Stat. Ann. 186-C:16-b, effective June 30, 1992, to bring some
needed predictability and stability to this area. That statute
provides, in pertinent part:
IV. An appeal from a final administrative decision in a special education due process hearing to a court of competent jurisdiction pursuant to 20 U.S.C. 1415 (e) shall be commenced within 120 days from receipt of the final decision. All such decisions shall be sent certified mail, return receipt reguested.
N.H. Rev. Stat. Ann. 186-C:16-b, IV ("Section 16-b"). This seems
to be the first case in which a court has been called upon to
determine whether the recently enacted 120-day limitations period
2 prescribed by Section 16-b applies to IDEA appeals brought in
federal court.
In 1993, the Court of Appeals for this circuit affirmed a
district court's holding that a 30-day statute of limitations
found in the Massachusetts Administrative Procedure Act was the
controlling period of limitations in IDEA cases brought in the
federal court for the District of Massachusetts. Amann v. Stow,
991 F.2d 929 (1st Cir. 1993) . In Amann, the court borrowed the
30-day Administrative Procedure Act limitations period because
it: (1) provided the most "suitable" and "closely analogous" rule
of timeliness; and (2) the 30-day period was not inconsistent
with federal law or policy. Amann, 991 F.2d at 931. The School
District argues here that Amann mandates application of New
Hampshire's 30-day limitation on administrative appeals (N.H.
Rev. Stat. Ann. 541:6), rather than the 120-day period prescribed
by Section 16-b.
Plainly, Section 16-b has supplanted N.H. Rev. Stat. Ann.
§ 541:6 as the "most analogous" state statute of limitations; it
could not be more analogous since it expressly establishes a
limitations period for IDEA appeals. See Murphy v. Timberlane
Regional School Dist., 22 F.3d 1186, 1191 n. 7 (1st Cir. 1994).
The only relevant inguiry, then, is whether that limitations
3 period is consistent with the federal policies underlying, and
the goals of, the IDEA. See Amann, 991 F.2d at 931 ("[0]ur task
is to borrow the most suitable statute or other rule of
timeliness from some other source. We have generally concluded
that Congress intended that the courts apply the most closely
analogous statute of limitations under state law, provided that
it is not inconsistent with federal law or policy to do so.")
(citations omitted).
The School District argues that the 120-day limitations
period i_s inconsistent with at least one of IDEA'S goals: the
speedy resolution of disputes related to children's Individual
Education Plans ("lEPs"). It claims that a 120-day period
frustrates that goal, particularly given the typical 180-day
school year.

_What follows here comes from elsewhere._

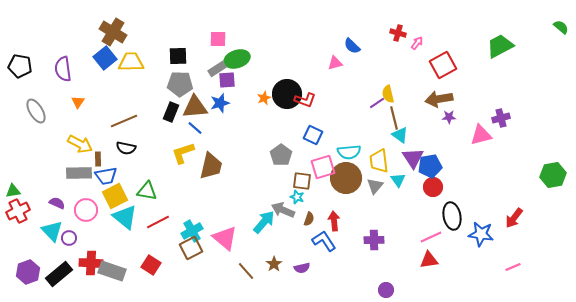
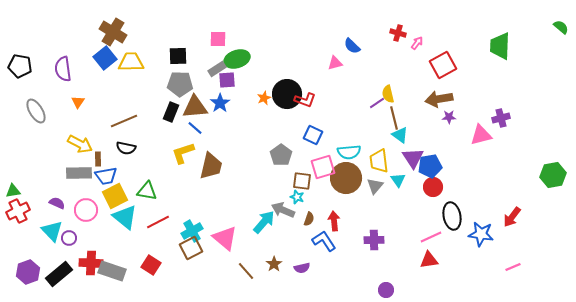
green trapezoid at (500, 46): rotated 60 degrees counterclockwise
blue star at (220, 103): rotated 18 degrees counterclockwise
red arrow at (514, 218): moved 2 px left, 1 px up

Thus, the School District argues, an inordinate
delay in the implementation of valid lEPs will likely result if
the time for appeal is extended well into the school year.
Memorandum in Support of Motion to Dismiss, at 5. While it is
true that a typical school year consists of roughly 180 school
days, intervening weekends, holidays, and school vacations
stretch the school year to more than nine months. Against that
backdrop. New Hampshire's four month limitations period seems not
4 unreasonably long, nor is it hopelessly inconsistent with IDEA'S
goals.1
Of course, application of any period of limitations will
impose some hardships. Section 16-b, however, represents a
reasonable compromise that is consistent with IDEA'S goals of
achieving timely resolution of disputes, while at the same time
affording the parties, especially parents, a reasonable
opportunity to review the results of due process proceedings and
attempt to amicably resolve any remaining issues before
proceeding with further litigation. Accordingly, the court holds
that the limitations period prescribed by Section 16-b is, on the
whole, consistent with the IDEA'S multiple goals of providing
ample opportunities for parental involvement and avoiding
premature termination of legitimate claims by default (suggesting
that the limitations period should be fairly lengthy), on the one
hand, and the need to expeditiously resolve disputes concerning a
handicapped child's education (counseling a shorter limitations
period), on the other hand. See Amann, 991 F.2d at 931-32.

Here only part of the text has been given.